Javontae Jean-Baptise has an 84.5 PFF run defense grade. That’s the second best in the country for edge defenders who have played 100+ snaps vs the run. He’s tied for sixth in run stops for edge defenders. He’s another player who has greatly improved his NFL Draft stock this season.

These three have made significant improvement this season and I’m not sure why their position coach isn’t getting more credit for that because anyone who knows D-line play can see how they have improved with technique from last season to this one.

I’ve been beating the drum for a while that Washington was getting a bad rap. I think the play of these three in particular has shown that any questions about him need to go away.

Dude can coach.

5. 118th in net field position for Notre Dame isn’t helping things at all.

Field position was huge for them last season and they benefited greatly from it. I think the easy thing to do is point the finger at special teams and the fact that they haven’t blocked any punts this season after going cuckoo for Cocoa Puffs with them last season under Brian Mason.

That’s certainly been a factor and the punting average for Notre Dame opponents was 37.9 (6th) on 5.2 punts per game. This year it’s 42.2 (77th) on 5.0 punts per game. Blocking those punts also had an impact on rushing the process of the punter, which helped produce shorter punts frequently.

Every Notre Dame fan would say that not blocking a single punt through seven games after what they did last season has been disappointing. There’s a couple of other factors also.

Bryce McFerson has generally done a solid job punting, but he’s averaging 39.0 net yards compared to 41.0 net for Jon Sot last season. The biggest difference is that McFerson has only pinned the other team inside the 20 three times while Sot did it 20 times all of last season. (Taking that coffin corner punt off the board when it shouldn’t have been reviewed in the first place didn’t help)

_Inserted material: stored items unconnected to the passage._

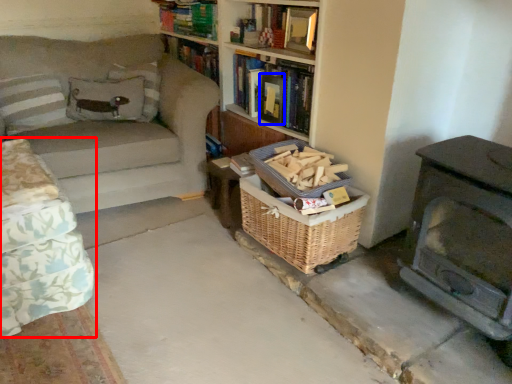 Question: Which object is further to the camera taking this photo, studio couch (highlighted by a red box) or paperback book (highlighted by a blue box)?

Choices:
 (A) studio couch
 (B) paperback book

Answer: (B) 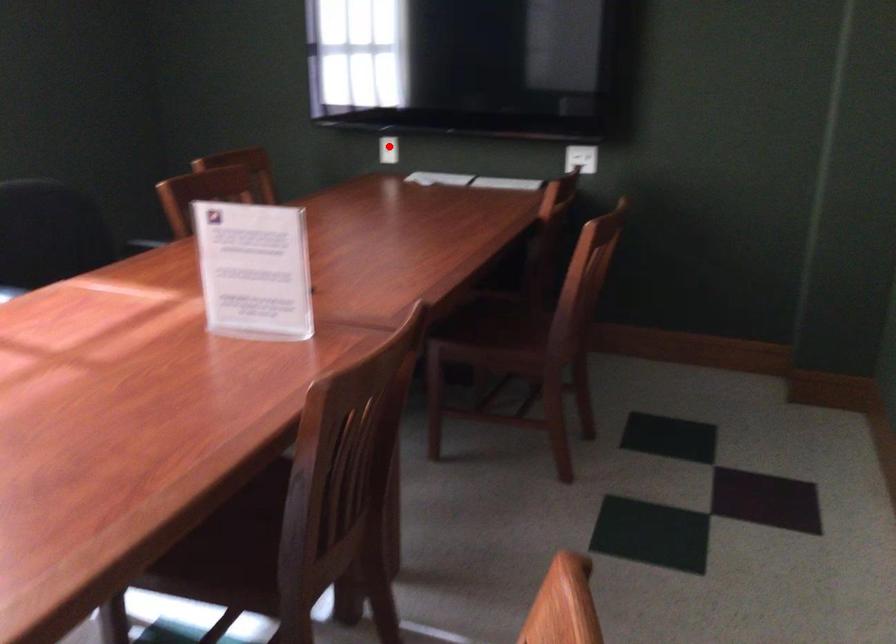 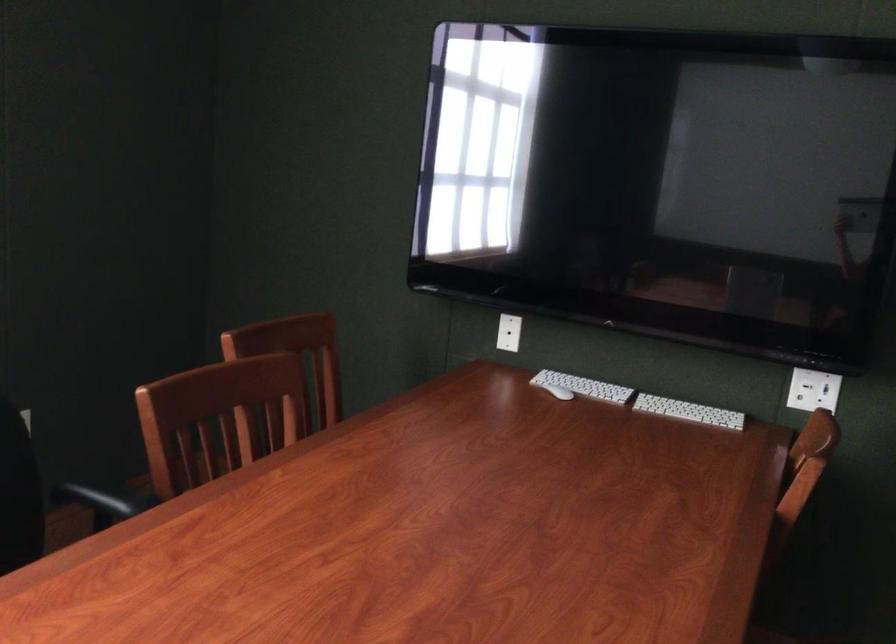 The point at the highlighted location is marked in the first image. Where is the corresponding point in the second image?

(509, 333) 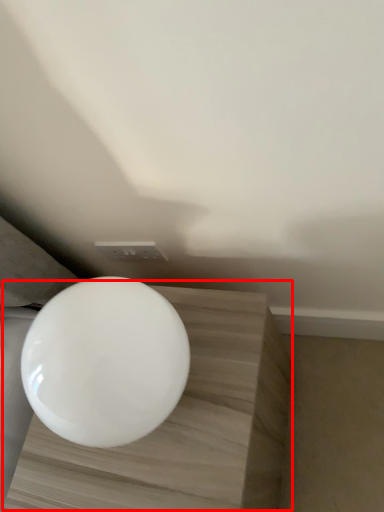 Question: From the image's perspective, where is table (annotated by the red box) located relative to toilet?

Choices:
 (A) below
 (B) above

Answer: (A) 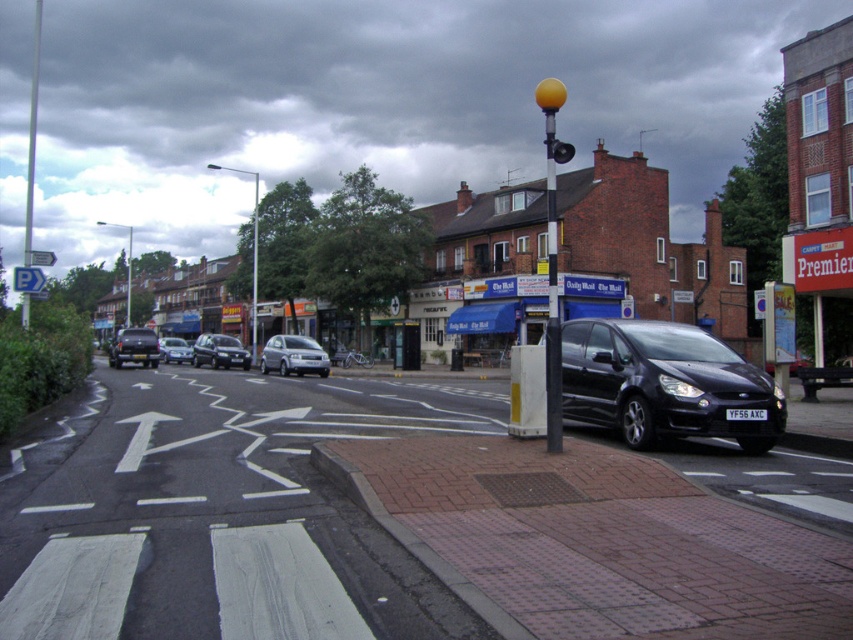 Question: Which of the following is the farthest from the observer?

Choices:
 (A) (175, 355)
 (B) (233, 344)

Answer: (A)

Question: Among these objects, which one is nearest to the camera?

Choices:
 (A) metallic pole at center
 (B) brushed metal pole at center
 (C) satin silver car at center
 (D) matte silver car at center

Answer: (C)

Question: In this image, where is satin silver car at center located relative to shiny black car at center-left?

Choices:
 (A) right
 (B) left

Answer: (A)

Question: Does matte black car at center appear under yellow rubber traffic light at center?

Choices:
 (A) no
 (B) yes

Answer: (B)

Question: Does metallic pole at center have a greater width compared to yellow matte traffic light at upper center?

Choices:
 (A) yes
 (B) no

Answer: (A)

Question: Which object is the farthest from the matte black car at center?

Choices:
 (A) satin silver car at center
 (B) matte silver car at center
 (C) yellow rubber traffic light at center
 (D) brushed metal pole at center

Answer: (C) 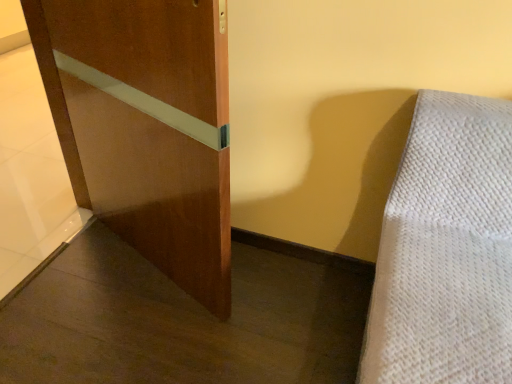 The image size is (512, 384). What are the coordinates of `free space that is to the left of glossy wood door at center` in the screenshot? It's located at (64, 259). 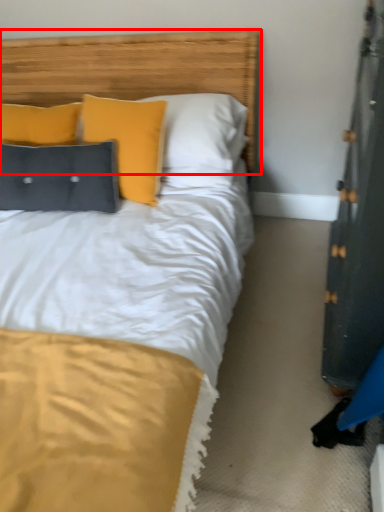 Question: Considering the relative positions of headboard (annotated by the red box) and pillow in the image provided, where is headboard (annotated by the red box) located with respect to the staircase?

Choices:
 (A) left
 (B) right

Answer: (B) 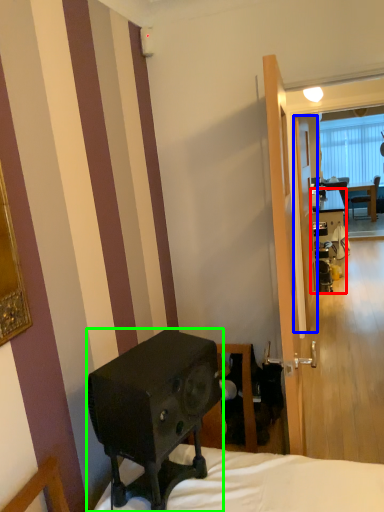 Question: Considering the real-world distances, which object is farthest from desk (highlighted by a red box)? screen door (highlighted by a blue box) or loudspeaker (highlighted by a green box)?

Choices:
 (A) screen door
 (B) loudspeaker

Answer: (B) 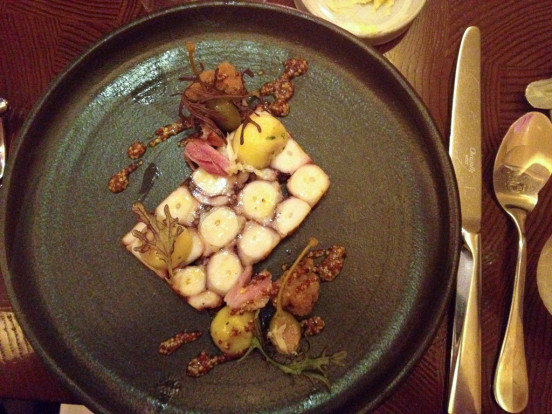 You are a GUI agent. You are given a task and a screenshot of the screen. Output one action in this format:
    pyautogui.click(x=<x>, y=<y>)
    Task: Click on the spoon handle
    This screenshot has height=414, width=552.
    Given the screenshot: What is the action you would take?
    pyautogui.click(x=511, y=352) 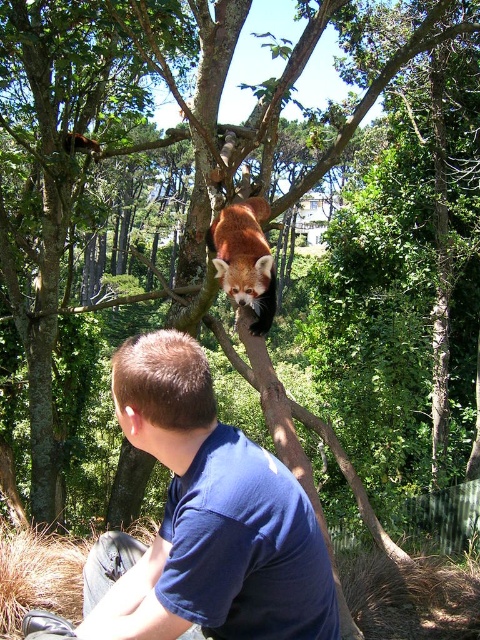 You are standing in the forest and see two points marked in the image. Which point is closer to you, point (228,557) or point (220,248)?

Point (228,557) is in front of point (220,248), so it is closer to you.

I don’t put that on Marty Biagi. As Matt Freeman pointed out in a post on ISD’s board earlier this week, Sot was in his last season and this is McFerson’s first season as the full-time punter.

The other thing that doesn’t get taken into account with this is Notre Dame turning the ball over in their own territory. Louisville started drives at the Notre Dame 10, 35, and 26-yard lines last week.

That’s not helping the numbers either. They aren’t going to move up that much with that field position after this week, but starting the slow climb from the bottom with a play like this would be a good way to get things going in the other direction.

6. There isn’t a simple formula that Notre Dame needs to follow to slow down USC’s offense.

Utah got to Caleb Williams for a combined 11 sacks in their two wins. Arizona sacked Williams four times in their near upset.

Oregon State held USC to their lowest point total with Williams, 17, with zero sacks. It’s not all about getting Williams on the ground.

There is one thing that does stand out about these games, though.

Arizona limited Williams’ effectiveness on intermediate and deep throws. He was 5 of 11 on throws of 10+ yards down the field. He was 5 of 18 on those throws against Oregon State (including 1 of 7 on deep throws). He was 7 of 14 against Utah in the Pac-12 championship game.

These were rare games where USC didn’t have a positive EPA (expected points added) per dropback. It was 0.00 against Arizona, -0.21 against Oregon State, and -0.06 against Utah. That’s the fancy way of stating that Notre Dame isn’t going to win this game if they don’t make Williams perform under expectations.

The good news is that they’ve done it with every quarterback they’ve faced this season. This challenge is a lot more difficult, but this is why players choose Notre Dame. It’s about being in games like this going against elite players and having to elevate your game against your rival.

They don’t need any speeches to get motivated for this one. They know exactly what’s in front of them and we’ll see if they can rise to the occasion.